The entire issue is spent on variations on that gag, and they're not funny enough to really stand out from each other; if anything the other wish-based jokes are funnier, like when Groo wants something to eat:

Or when he finally manages to figure out what is going on:

It's also a shame that more isn't done with the situation left at the end of the last issue, in which the Sage was in control of the medallion. The Sage is a really interesting character, a counterpoint to Groo in that he also wanders and tries to help people, but does so by dispensing wisdom rather than attacking people. But he's far from infallible, and he's sometimes selfish or scheming, a departure the humble, selfless monk type that would usually fill this sort of role. So having him gain the power to put his wisdom into effect is a good opportunity to see whether that power will corrupt or his wisdom will prevail for the greater good. The issue initially starts off in this direction, as Sage imagines using the power of the medallion to become not just a rich king, but the ruler of the entire world. But before we can see any of this play out, Groo gets his hands on the medallion, and things go in a completely different direction. Maybe we'll finally get to see the results of a world shaped in Sage's image in some future issue, but not this time.

The medallion saga doesn't appear to be over though (the Groo Crew seems to tend to group stories like this in threes), as the next issue promises more silliness involving magic and the assembled supporting cast. We'll see if Sergio and company can manage to wrangle them into a more effective use of the series' strengths. I'm ever hopeful.

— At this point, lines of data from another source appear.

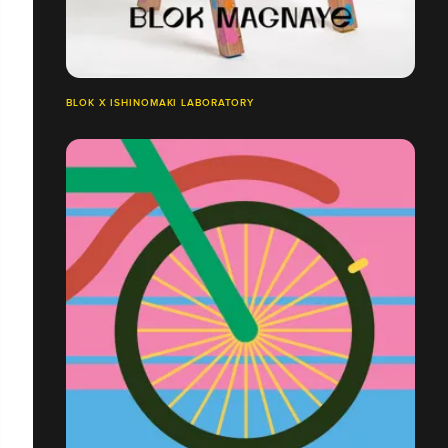
BLOK X ISHINOMAKI LABORATORY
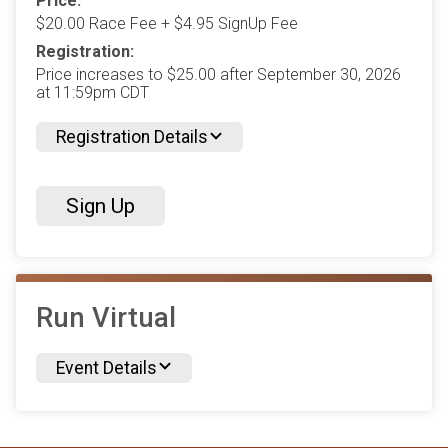
Price:
$20.00 Race Fee + $4.95 SignUp Fee
Registration:
Price increases to $25.00 after September 30, 2026
at 11:59pm CDT
Registration Details
Sign Up
Run Virtual
Event Details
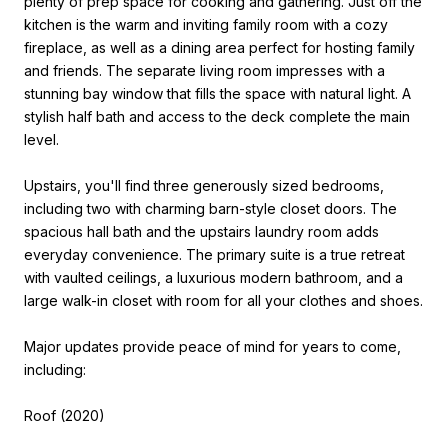
plenty of prep space for cooking and gathering. Just off the
kitchen is the warm and inviting family room with a cozy
fireplace, as well as a dining area perfect for hosting family
and friends. The separate living room impresses with a
stunning bay window that fills the space with natural light. A
stylish half bath and access to the deck complete the main
level.
Upstairs, you'll find three generously sized bedrooms,
including two with charming barn-style closet doors. The
spacious hall bath and the upstairs laundry room adds
everyday convenience. The primary suite is a true retreat
with vaulted ceilings, a luxurious modern bathroom, and a
large walk-in closet with room for all your clothes and shoes.
Major updates provide peace of mind for years to come,
including:
Roof (2020)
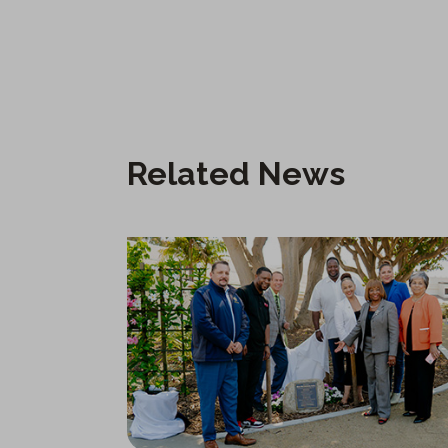
Related News
New City Hall Water-Wise Community Garden in Carson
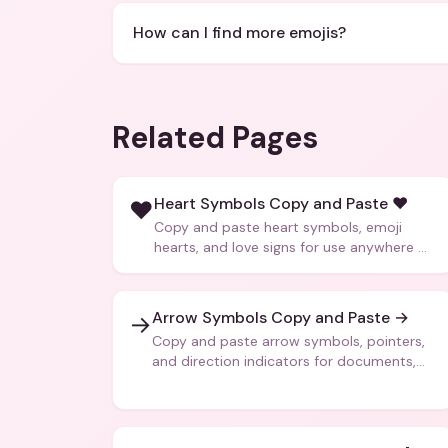
How can I find more emojis?
Related Pages
Heart Symbols Copy and Paste ❤️
❤️
Copy and paste heart symbols, emoji
hearts, and love signs for use anywhere —
texts, bios, captions, and more.
Arrow Symbols Copy and Paste →
→
Copy and paste arrow symbols, pointers,
and direction indicators for documents,
code, and creative text.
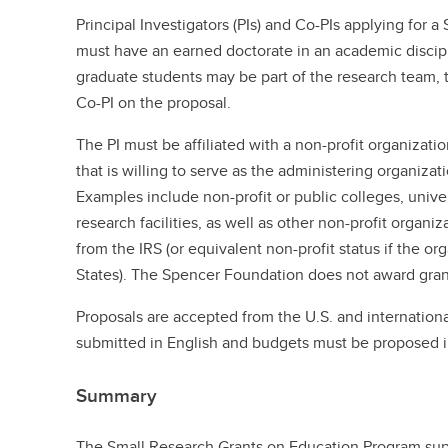
Principal Investigators (PIs) and Co-PIs applying for 
must have an earned doctorate in an academic discipli
graduate students may be part of the research team,
Co-PI on the proposal.
The PI must be affiliated with a non-profit organizati
that is willing to serve as the administering organizat
Examples include non-profit or public colleges, univers
research facilities, as well as other non-profit organi
from the IRS (or equivalent non-profit status if the or
States). The Spencer Foundation does not award grants
Proposals are accepted from the U.S. and internationa
submitted in English and budgets must be proposed in
Summary
The Small Research Grants on Education Program sup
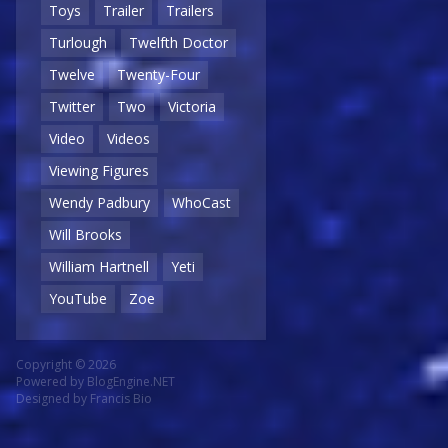
Toys
Trailer
Trailers
Turlough
Twelfth Doctor
Twelve
Twenty-Four
Twitter
Two
Victoria
Video
Videos
Viewing Figures
Wendy Padbury
WhoCast
Will Brooks
William Hartnell
Yeti
YouTube
Zoe
Copyright © 2026
Powered by
BlogEngine.NET
Designed by
Francis Bio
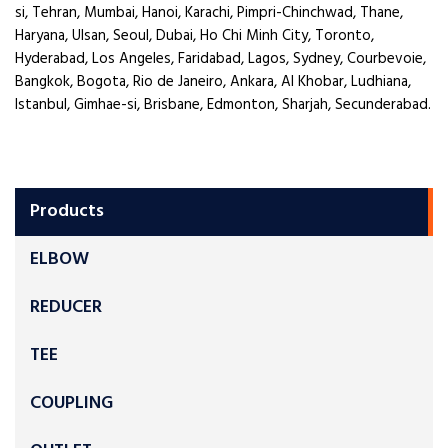
si, Tehran, Mumbai, Hanoi, Karachi, Pimpri-Chinchwad, Thane,
Haryana, Ulsan, Seoul, Dubai, Ho Chi Minh City, Toronto,
Hyderabad, Los Angeles, Faridabad, Lagos, Sydney, Courbevoie,
Bangkok, Bogota, Rio de Janeiro, Ankara, Al Khobar, Ludhiana,
Istanbul, Gimhae-si, Brisbane, Edmonton, Sharjah, Secunderabad.
Products
ELBOW
REDUCER
TEE
COUPLING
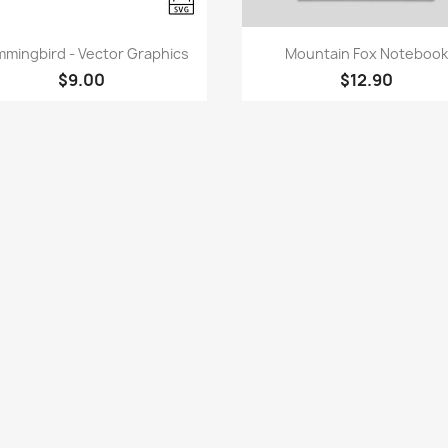
Quick view
Quick view


mingbird - Vector Graphics
Mountain Fox Notebook
$9.00
$12.90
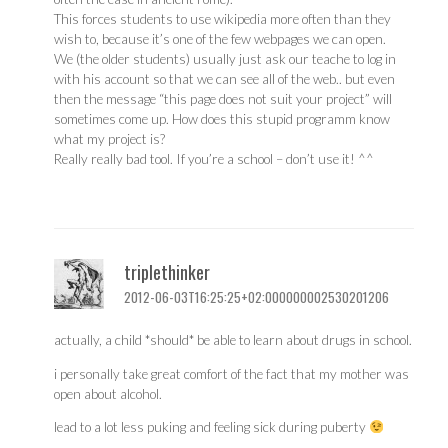
This forces students to use wikipedia more often than they
wish to, because it’s one of the few webpages we can open.
We (the older students) usually just ask our teache to log in
with his account so that we can see all of the web.. but even
then the message “this page does not suit your project” will
sometimes come up. How does this stupid programm know
what my project is?
Really really bad tool. If you’re a school – don’t use it! ^^
triplethinker
2012-06-03T16:25:25+02:000000002530201206
actually, a child *should* be able to learn about drugs in school.
i personally take great comfort of the fact that my mother was
open about alcohol.
lead to a lot less puking and feeling sick during puberty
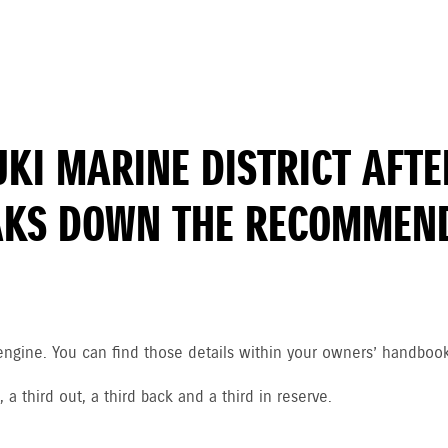
ZUKI MARINE DISTRICT AF
AKS DOWN THE RECOMMEND
engine. You can find those details within your owners’ handboo
 third out, a third back and a third in reserve.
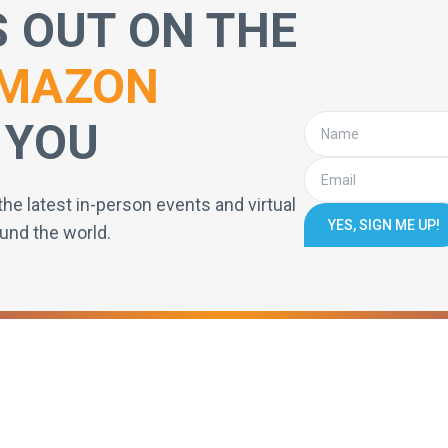
S OUT ON THE
MAZON
 YOU
the latest in-person events and virtual
YES, SIGN ME UP!
und the world.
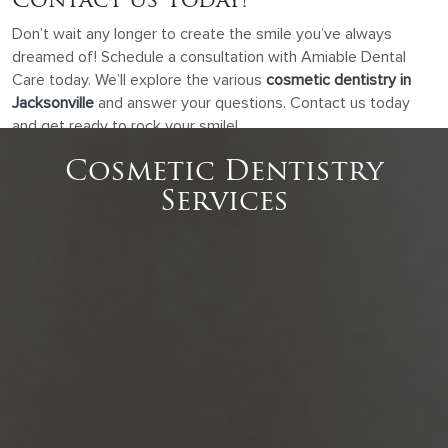
Contact Us Today!
Don’t wait any longer to create the smile you’ve always
dreamed of! Schedule a consultation with Amiable Dental
Care today. We’ll explore the various
cosmetic dentistry in
Jacksonville
and answer your questions. Contact us today
and get ready to rock your smile!
Cosmetic Dentistry
Services
Dental Bonding
Is your smile hiding a secret chip or gap? Dental
bonding can fix those imperfections quickly and
easily, boosting your…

Next: Unfortunately, I don't have the next couple issues, so we're skipping ahead to issue #38, "Mealtime". "Rhyme Nor Reason"

This issue's stats:
Recurring characters: Pretty much everyone: the Sage, Taranto, Arba and Dakarba, Grativo, the Minstrel, Arcadio, Pal and Drumm, and Grooella, although several of them only show up in a few crowded panels at the end. Lil' Groo and Grooella, the Witch of Kaan, and Chakaal appear on the cover, but not  inside. And the Groo Crew (Sergio, Mark, Stan Sakai, and Tom Luth) not only squeeze onto the cover behind the logo, but they show up in the group at the end too:

Hidden message(s): After scouring the pages, I found it written in the curls of Grooella's hair:

Moral: "A wish is only as good as the wisher and what he can achieve."
Spanish words: None
Running jokes: "Did I err?", a massive amount of cheese dip, and someone calls Groo "slow of mind", but he doesn't respond; maybe next issue?
Mark Evanier's job(s): Opisthographer
Letter column jokes: This month's letter column is composed completely of poems sent by Steven W. Ebner; here's a sample:
I'm back again. I'm getting eager--
Though my poetry is meager--
I will like Groo even better--
If Evanier will print my letter.
And since the poems showed no sign of stopping, Mark promises a conclusion to the Steven W. Ebner saga next issue, "featuring, by popular demand, the very last Steven W. Ebner poem you will ever see in Groo!"